1. A local space active noise control system based on a rail locomotive is characterized by comprising an active controller (1), a control box (2), an error microphone (3), a reference microphone (4) and a secondary sound source (5), wherein;

the error microphone (3) is used for acquiring a noise signal of a primary noise target control area, converting the noise signal into an electric signal and transmitting the electric signal to the active controller (1) to be used as a noise input signal of the active controller (1);

the reference microphone (4) is used for selecting an acoustic signal as a reference for the type of the track locomotive reference signal, converting the reference acoustic signal into an electric signal and then transmitting the electric signal to the active controller (1) as a reference signal of the active controller (1);

the active controller (1) receives and processes the acquired primary noise signal and the reference signal to acquire the inverse secondary noise with the same size and the same phase as the primary noise signal;

the control box (2) is used for providing service support as an external control device;

and the secondary sound source (5) is used for reproducing the acquired reversed phase secondary noise with the same size and the opposite phase as the primary noise signal, and realizing mutual cancellation with the primary noise so as to achieve the purpose of noise reduction.

2. The rail locomotive based local space active noise control system according to claim 1, characterized in that the active controller (1) comprises an adaptive algorithm system integrated by FPGA and DSP modules for adaptive calculation of the acquired primary noise signal and the reference signal.

3. The rail locomotive-based local space active noise control system of claim 1, wherein the adaptive algorithm comprises the FxLMS algorithm, the fullms algorithm, and the FeLMS algorithm.

4. The rail-based locomotive local space active noise control system according to claim 3, characterized in that said active controller (1) and said control box (2) are fitted under the seat of the rail-based locomotive.

5. Local space active noise control system based on rail locomotives according to claim 4, characterized in that said secondary sound source (5) is fitted above the headrest of the rail locomotive.

6. Local space active noise control system based on rail locomotives according to claim 5, characterized in that said error microphone (3) is fitted above said secondary sound source (5).

Technical Field

The invention relates to the technical field of noise control, in particular to a local space active noise control system based on a rail locomotive.

Background

With the vigorous construction of urbanization in China, urban rail transit is developed rapidly, rail locomotive systems such as subways and high-speed rails are undoubtedly important roles of the urban rail transit systems, and for the large established rail locomotive transport network, passenger flow, running speed, density and the like are continuously enlarged, so that the noise problem brought by the expansion is more and more prominent. The noise problem of the rail locomotive mainly refers to two aspects, namely the noise of medium-high frequency components on one hand and the noise of low-frequency components on the other hand. The noise harm is various and subtler, and the noise harm stimulates the nervous system, the cardiovascular system, the blood pressure and the like of a human body under a noise environment for a long time to cause various complications such as chest distress, heart rate fluctuation, nervous tension, tinnitus deafness, memory deterioration, abnormal blood pressure and the like, and particularly, low-frequency noise has a larger influence on the health of the human body, so the noise problem of the rail locomotive must be fully valued and solved.
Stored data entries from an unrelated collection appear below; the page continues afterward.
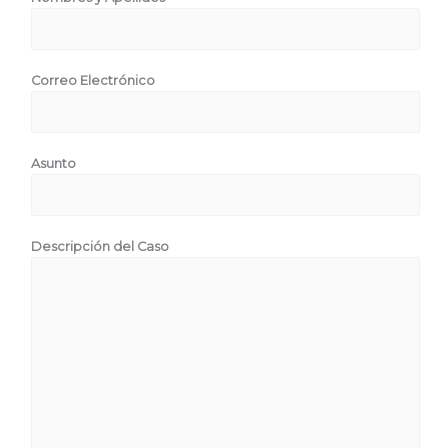
Correo Electrónico
Asunto
Descripción del Caso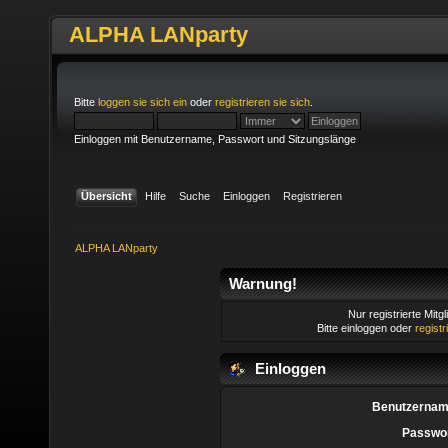
ALPHA LANparty
Bitte
loggen sie sich ein
oder
registrieren sie sich
.
Einloggen mit Benutzername, Passwort und Sitzungslänge
Übersicht
Hilfe
Suche
Einloggen
Registrieren
ALPHA LANparty
Warnung!
Nur registrierte Mitg
Bitte einloggen oder
regist
Einloggen
Benutzernam
Passwor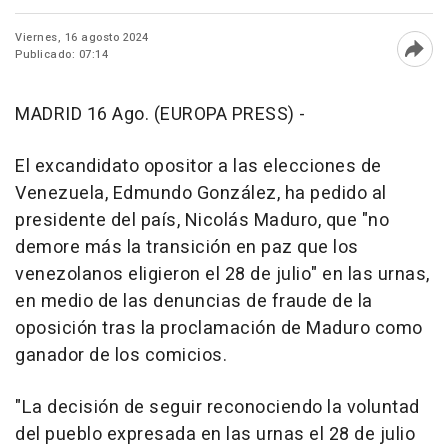
Viernes, 16 agosto 2024
Publicado: 07:14
Abri
MADRID 16 Ago. (EUROPA PRESS) -
El excandidato opositor a las elecciones de
Venezuela, Edmundo González, ha pedido al
presidente del país, Nicolás Maduro, que "no
demore más la transición en paz que los
venezolanos eligieron el 28 de julio" en las urnas,
en medio de las denuncias de fraude de la
oposición tras la proclamación de Maduro como
ganador de los comicios.
"La decisión de seguir reconociendo la voluntad
del pueblo expresada en las urnas el 28 de julio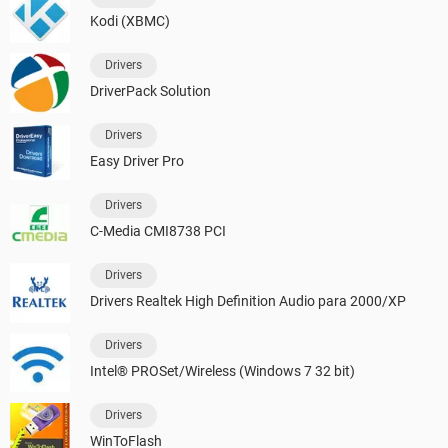
Kodi (XBMC)
Drivers
DriverPack Solution
Drivers
Easy Driver Pro
Drivers
C-Media CMI8738 PCI
Drivers
Drivers Realtek High Definition Audio para 2000/XP
Drivers
Intel® PROSet/Wireless (Windows 7 32 bit)
Drivers
WinToFlash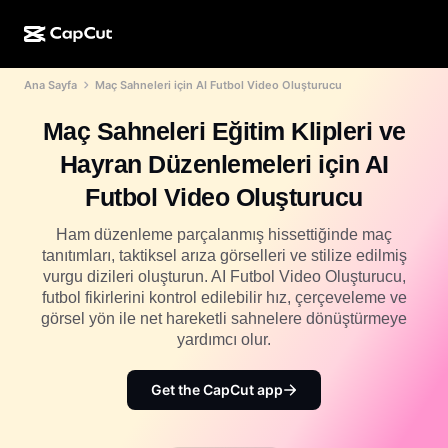
Ana Sayfa
Maç Sahneleri için AI Futbol Video Oluşturucu
YZ ile oluşturma
Özellikler
Hakkında
CapCut Masaüstü
Sosyal medya şablonları
Maç Sahneleri Eğitim Klipleri ve
Yapay Zekâ Tasarım
Yapay zekâ araçları
Topluluk
CapCut Çevrimiçi
Tatil şablonları
Hayran Düzenlemeleri için AI
Video Stüdyosu
Video düzenleyici ve oluşturma aracı
CapCut Pad
Futbol Video Oluşturucu
Daha fazla
Girişimler
Yapay zekâ video oluşturma aracı
Resim düzenleyici ve oluşturma aracı
CapCut Mobil
Ham düzenleme parçalanmış hissettiğinde maç
İştirakler
tanıtımları, taktiksel arıza görselleri ve stilize edilmiş
Yapay zekâ resim oluşturma aracı
Ses oluşturma aracı ve düzenleyici
Dreamina AI
vurgu dizileri oluşturun. AI Futbol Video Oluşturucu,
Takvim şablonları
Öncü Programı
futbol fikirlerini kontrol edilebilir hız, çerçeveleme ve
Yapay zekâ resim iyileştirme aracı
Daha fazla
Pippit AI
görsel yön ile net hareketli sahnelere dönüştürmeye
Yıl dönümü şablonları
Kreatif Partner Programı
yardımcı olur.
Dreamina Seedance 2.5
CapCut Creative Campus
Kullanım durumları
Get the CapCut app
Nano Banana Pro
Efekt şablonları
Sosyal medya
Gemini Omni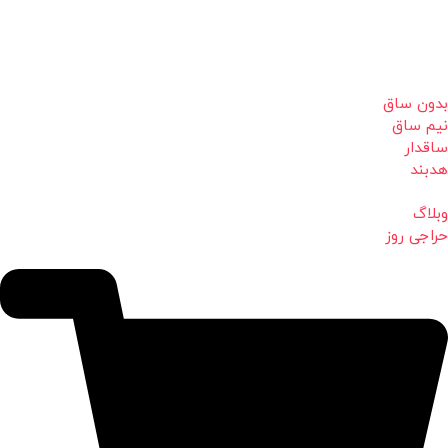
بدون ساق
نیم ساق
ساقدار
هدبند
وبلاگ
حراجی روز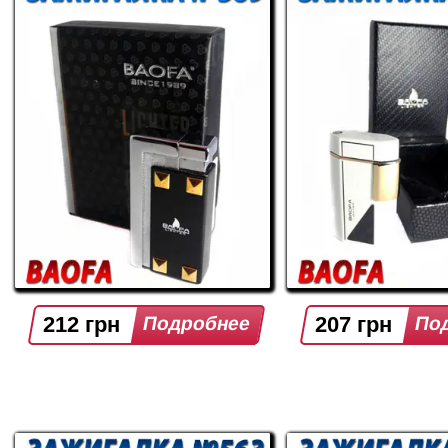
212 грн
207 грн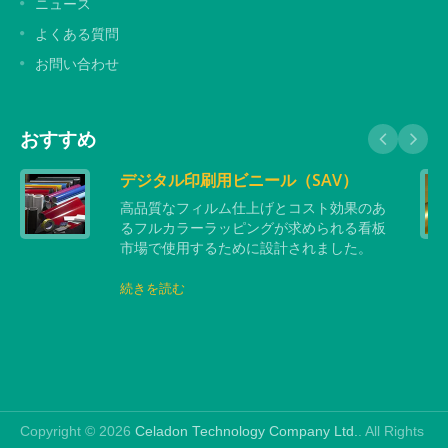
ニュース
よくある質問
お問い合わせ
おすすめ
デジタル印刷用ビニール（SAV）
高品質なフィルム仕上げとコスト効果のあ
るフルカラーラッピングが求められる看板
市場で使用するために設計されました。
続きを読む
Copyright © 2026
Celadon Technology Company Ltd.
. All Rights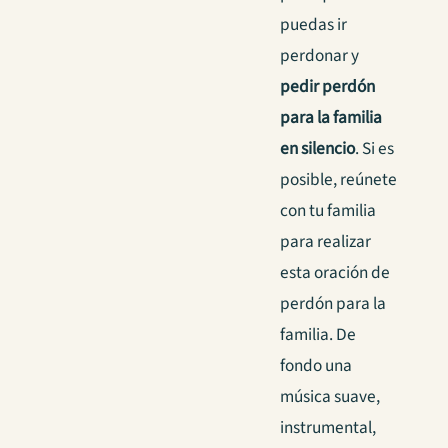
puedas ir
perdonar y
pedir perdón
para la familia
en silencio
. Si es
posible, reúnete
con tu familia
para realizar
esta oración de
perdón para la
familia. De
fondo una
música suave,
instrumental,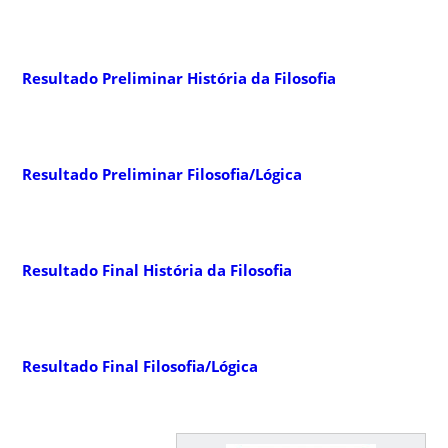
Resultado Preliminar História da Filosofia
Resultado Preliminar Filosofia/Lógica
Resultado Final História da Filosofia
Resultado Final Filosofia/Lógica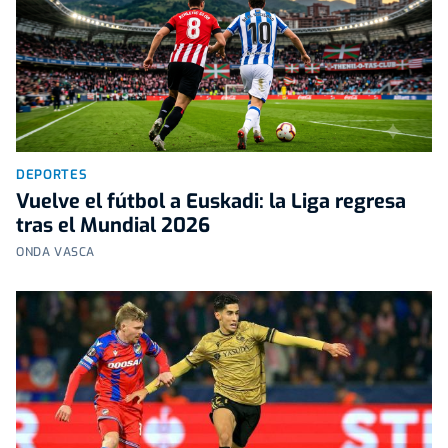
DEPORTES
Vuelve el fútbol a Euskadi: la Liga regresa
tras el Mundial 2026
ONDA VASCA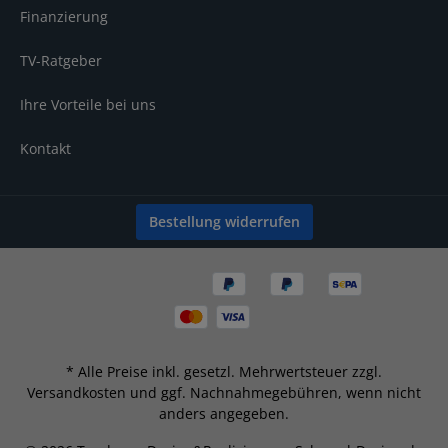
Finanzierung
TV-Ratgeber
Ihre Vorteile bei uns
Kontakt
Bestellung widerrufen
* Alle Preise inkl. gesetzl. Mehrwertsteuer zzgl.
Versandkosten
und ggf. Nachnahmegebühren, wenn nicht
anders angegeben.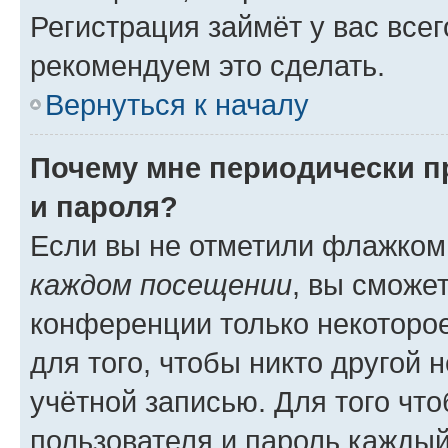
Регистрация займёт у вас всег
рекомендуем это сделать.
Вернуться к началу
Почему мне периодически п
и пароля?
Если вы не отметили флажком
каждом посещении
, вы сможе
конференции только некоторое
для того, чтобы никто другой 
учётной записью. Для того чт
пользователя и пароль каждый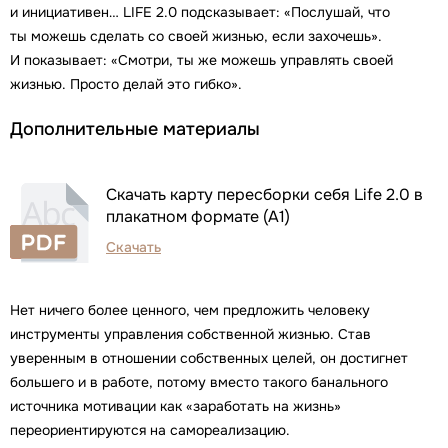
и инициативен… LIFE 2.0 подсказывает: «Послушай, что
ты можешь сделать со своей жизнью, если захочешь».
И показывает: «Смотри, ты же можешь управлять своей
жизнью. Просто делай это гибко».
Дополнительные материалы
Скачать карту пересборки себя Life 2.0 в
плакатном формате (А1)
Скачать
Нет ничего более ценного, чем предложить человеку
инструменты управления собственной жизнью. Став
уверенным в отношении собственных целей, он достигнет
большего и в работе, потому вместо такого банального
источника мотивации как «заработать на жизнь»
переориентируются на самореализацию.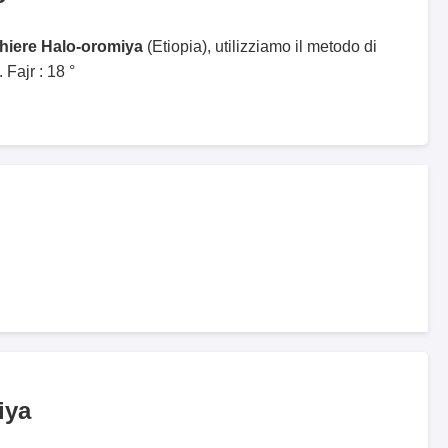
ghiere Halo-oromiya
(Etiopia), utilizziamo il metodo di
Fajr : 18 °
iya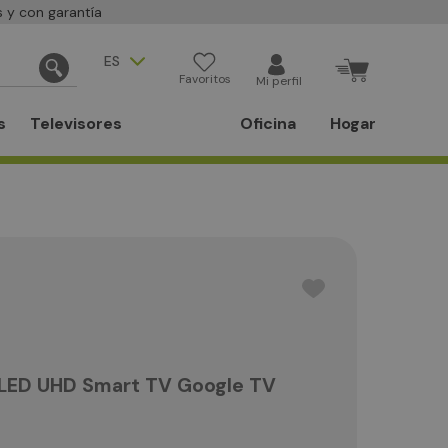
 y con garantía
ES
Favoritos
Mi perfil
s
Televisores
Oficina
Hogar
QLED UHD Smart TV Google TV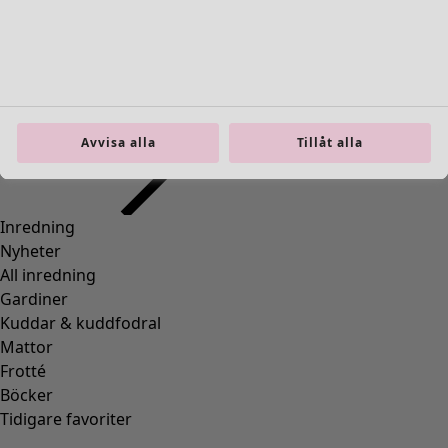
36
(
83
)
37
(
83
)
38
(
83
)
39
(
83
)
40
(
83
)
41
(
83
)
Avvisa alla
Tillåt alla
42
(
83
)
Material
Material
BOMULL
(
1295
)
ELASTAN
(
288
)
ULL
(
271
)
POLYAMID
(
267
)
LIN
(
208
)
MODAL
(
131
)
LYOCELL
(
116
)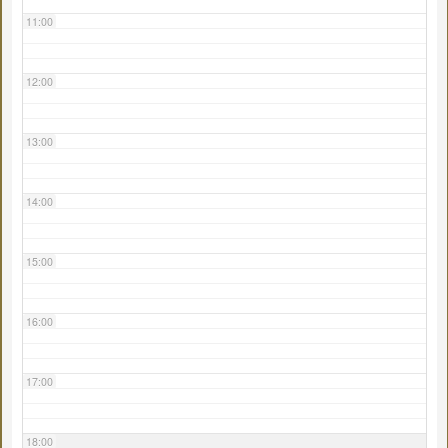
11:00
12:00
13:00
14:00
15:00
16:00
17:00
18:00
The noise control is to reduce the sound pressure level of the target area, improve the subjective feeling of the human ear, and improve the comfort level. The noise control technology is mainly divided into a traditional passive noise control technology and a novel active noise control technology, the passive noise control technology mainly comprises traditional noise control technologies such as sound absorption and insulation, muffler design, structural acoustic design optimization and acoustic material addition, control is mainly focused on medium-high frequency noise above 800Hz, the active noise control technology is a new noise control branch at present and is better at controlling low-frequency noise below 800Hz, the principle is that the destructive interference principle of sound waves is utilized, reverse noise (secondary sound field) for offsetting a noise source (primary sound field) is artificially generated, and the purpose of sound elimination is achieved.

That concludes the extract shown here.